There are points where he's writing like she's the whore of Babylon, and there are other times when it feels like he completely loves her and understands her and she is the victim. I think both Joe and I felt that about her. We were very conscious of not wanting to simplify her.
In some ways we have made her more likeable than she is in the novel, but we also kept that manipulative, deceitful, needy aspect to her. And there were times when we would be doing a scene, and he would just say, "I hate her."
Not necessarily what you want to hear as you're playing her. I'd say, "You can't say that to me right now." But in a lot of the sequences with Karenin [Jude Law], we actually did play the extremes. We played her as the absolute villain of the piece, and we played her as the absolute innocent. We normally found something in the middle, but we wanted it down on film that there were those two kind of different parts to her.
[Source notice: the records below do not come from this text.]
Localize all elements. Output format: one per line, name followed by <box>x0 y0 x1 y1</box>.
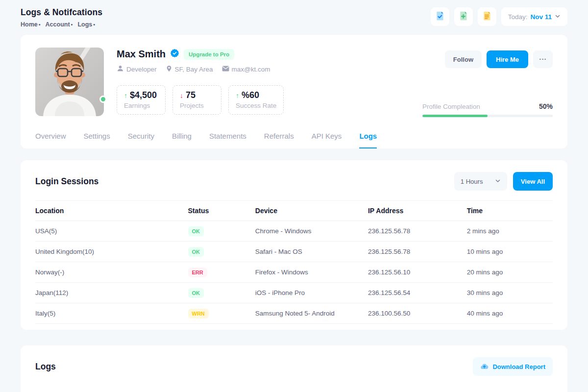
file-plus-button[interactable] <box>454 7 473 26</box>
session-device: Chrome - Windows <box>255 227 368 235</box>
login-sessions-card: Login Sessions 1 Hours View All Location… <box>21 160 567 330</box>
location-pin-icon <box>166 65 172 74</box>
date-value: Nov 11 <box>530 13 552 21</box>
stat-value: $4,500 <box>130 90 157 100</box>
session-ip: 236.125.56.78 <box>368 248 467 255</box>
stat-label: Success Rate <box>236 102 276 109</box>
status-badge: OK <box>188 226 204 236</box>
cloud-download-icon <box>480 363 489 371</box>
session-time: 30 mins ago <box>467 289 553 296</box>
breadcrumb: Home Account Logs <box>21 21 102 28</box>
tab[interactable]: API Keys <box>312 132 342 148</box>
online-status-dot <box>99 96 107 103</box>
avatar <box>35 48 104 116</box>
sessions-title: Login Sessions <box>35 176 98 187</box>
status-badge: ERR <box>188 268 207 277</box>
tab[interactable]: Statements <box>209 132 246 148</box>
logs-title: Logs <box>35 362 56 372</box>
hire-me-button[interactable]: Hire Me <box>487 50 528 68</box>
download-report-button[interactable]: Download Report <box>473 357 553 376</box>
stat-box: %60 Success Rate <box>228 85 284 115</box>
tab[interactable]: Settings <box>84 132 110 148</box>
chevron-down-icon <box>495 178 501 185</box>
file-plus-icon <box>458 11 468 23</box>
stat-label: Projects <box>180 102 214 109</box>
profile-card: Max Smith Upgrade to Pro Developer <box>21 35 567 148</box>
session-time: 20 mins ago <box>467 269 553 276</box>
page-header: Logs & Notifcations Home Account Logs <box>21 0 567 35</box>
session-location: Italy(5) <box>35 310 188 317</box>
email-meta: max@kt.com <box>222 65 270 74</box>
page-heading: Logs & Notifcations Home Account Logs <box>21 7 102 28</box>
column-ip: IP Address <box>368 207 467 215</box>
tab[interactable]: Security <box>128 132 154 148</box>
sessions-table-header: Location Status Device IP Address Time <box>35 200 553 221</box>
session-time: 10 mins ago <box>467 248 553 255</box>
progress-bar <box>422 115 553 117</box>
stat-value: %60 <box>242 90 259 100</box>
envelope-icon <box>222 66 229 73</box>
column-status: Status <box>188 207 255 215</box>
date-picker-button[interactable]: Today: Nov 11 <box>501 7 567 26</box>
user-icon <box>117 65 124 74</box>
tab[interactable]: Overview <box>35 132 66 148</box>
follow-button[interactable]: Follow <box>445 50 482 68</box>
session-row[interactable]: Norway(-) ERR Firefox - Windows 236.125.… <box>35 262 553 283</box>
tab[interactable]: Billing <box>172 132 192 148</box>
location-meta: SF, Bay Area <box>166 65 213 74</box>
profile-completion: Profile Compleation 50% <box>422 102 553 117</box>
progress-label: Profile Compleation <box>422 103 480 110</box>
topbar-actions: Today: Nov 11 <box>431 7 567 26</box>
session-status: OK <box>188 247 255 257</box>
session-location: USA(5) <box>35 227 188 235</box>
column-time: Time <box>467 207 553 215</box>
session-ip: 236.125.56.78 <box>368 227 467 235</box>
session-status: OK <box>188 226 255 236</box>
session-row[interactable]: United Kingdom(10) OK Safari - Mac OS 23… <box>35 242 553 262</box>
session-device: iOS - iPhone Pro <box>255 289 368 296</box>
file-check-button[interactable] <box>431 7 449 26</box>
stat-label: Earnings <box>124 102 158 109</box>
session-status: ERR <box>188 268 255 277</box>
time-filter-select[interactable]: 1 Hours <box>454 172 507 191</box>
stat-box: $4,500 Earnings <box>117 85 166 115</box>
upgrade-to-pro-badge[interactable]: Upgrade to Pro <box>184 49 234 60</box>
profile-actions-panel: Follow Hire Me ... Profile Compleation 5… <box>422 48 553 117</box>
tab[interactable]: Logs <box>359 132 377 148</box>
trend-icon <box>236 92 239 99</box>
session-row[interactable]: Japan(112) OK iOS - iPhone Pro 236.125.5… <box>35 283 553 303</box>
chevron-down-icon <box>555 13 561 21</box>
more-options-button[interactable]: ... <box>533 50 553 68</box>
status-badge: OK <box>188 288 204 298</box>
breadcrumb-item[interactable]: Home <box>21 21 41 28</box>
profile-details: Max Smith Upgrade to Pro Developer <box>117 48 422 117</box>
session-location: Japan(112) <box>35 289 188 296</box>
session-device: Samsung Noted 5- Android <box>255 310 368 317</box>
profile-meta: Developer SF, Bay Area max@kt.com <box>117 65 422 74</box>
role-meta: Developer <box>117 65 157 74</box>
progress-bar-fill <box>422 115 488 117</box>
status-badge: OK <box>188 247 204 257</box>
session-status: OK <box>188 288 255 298</box>
stat-value: 75 <box>186 90 196 100</box>
session-row[interactable]: USA(5) OK Chrome - Windows 236.125.56.78… <box>35 221 553 242</box>
profile-tabs: Overview Settings Security Billing State… <box>35 132 553 148</box>
session-row[interactable]: Italy(5) WRN Samsung Noted 5- Android 23… <box>35 303 553 324</box>
profile-name[interactable]: Max Smith <box>117 49 166 60</box>
logs-card: Logs Download Report 500 ERR POST /v1/in… <box>21 345 567 392</box>
session-location: United Kingdom(10) <box>35 248 188 255</box>
tab[interactable]: Referrals <box>264 132 294 148</box>
column-device: Device <box>255 207 368 215</box>
view-all-button[interactable]: View All <box>513 172 553 191</box>
breadcrumb-item[interactable]: Account <box>46 21 73 28</box>
file-lines-button[interactable] <box>478 7 496 26</box>
stat-box: 75 Projects <box>172 85 221 115</box>
status-badge: WRN <box>188 309 209 318</box>
session-device: Firefox - Windows <box>255 269 368 276</box>
session-time: 2 mins ago <box>467 227 553 235</box>
session-location: Norway(-) <box>35 269 188 276</box>
session-status: WRN <box>188 309 255 318</box>
breadcrumb-item[interactable]: Logs <box>77 21 95 28</box>
trend-icon <box>124 92 127 99</box>
date-label: Today: <box>508 13 528 21</box>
Did you keep the book close at hand to consult the 700-or-so pages that couldn't make it into the screenplay? I terrified all the boys. My copy of "Anna Karenina" was completely annotated and had lots of very colorful post-it notes all over it, so it was about twice the size of everybody else's. And I would quite often go back to it. I thought, Is there something we can add from the book to make this more interesting?
What was the color coding for? [laughs] Well, that's very tricky. The color coding is each different character, each different situation. If there's an action that completely changes the course of the character, that gets a different color. It's absolutely, completely anal, but it makes me feel like I've done a lot of work, and terrifies other people, so it's really great.
The next time you and Joe work together, are you going to look for ways to complicate the task, the way you did with this one? To make it as difficult as possible? Yeah. It's a flaw, I think, in both of our personalities – but again, why wouldn't you try? You have to try to do something a little bit different, something that takes you out of your comfort zone. I think you constantly have to change the bar. Maybe not raise it, but change it.